Saved entries
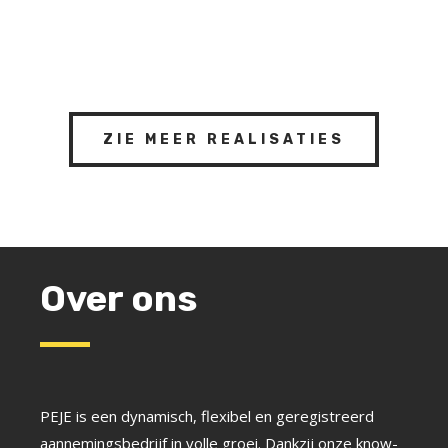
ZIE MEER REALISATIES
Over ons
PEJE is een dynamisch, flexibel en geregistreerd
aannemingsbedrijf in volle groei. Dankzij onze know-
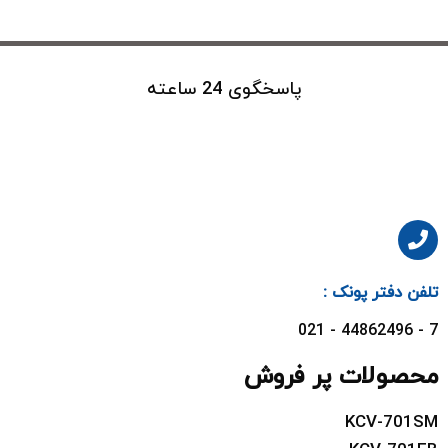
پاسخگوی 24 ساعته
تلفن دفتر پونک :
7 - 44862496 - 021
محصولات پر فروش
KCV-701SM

### Exercise
Restate each of the entries above word for word and skip every image.

### Finished task
ZIE MEER REALISATIES
Over ons
PEJE is een dynamisch, flexibel en geregistreerd
aannemingsbedrijf in volle groei. Dankzij onze know-
پاسخگوی 24 ساعته
تلفن دفتر پونک :
7 - 44862496 - 021
محصولات پر فروش
KCV-701SM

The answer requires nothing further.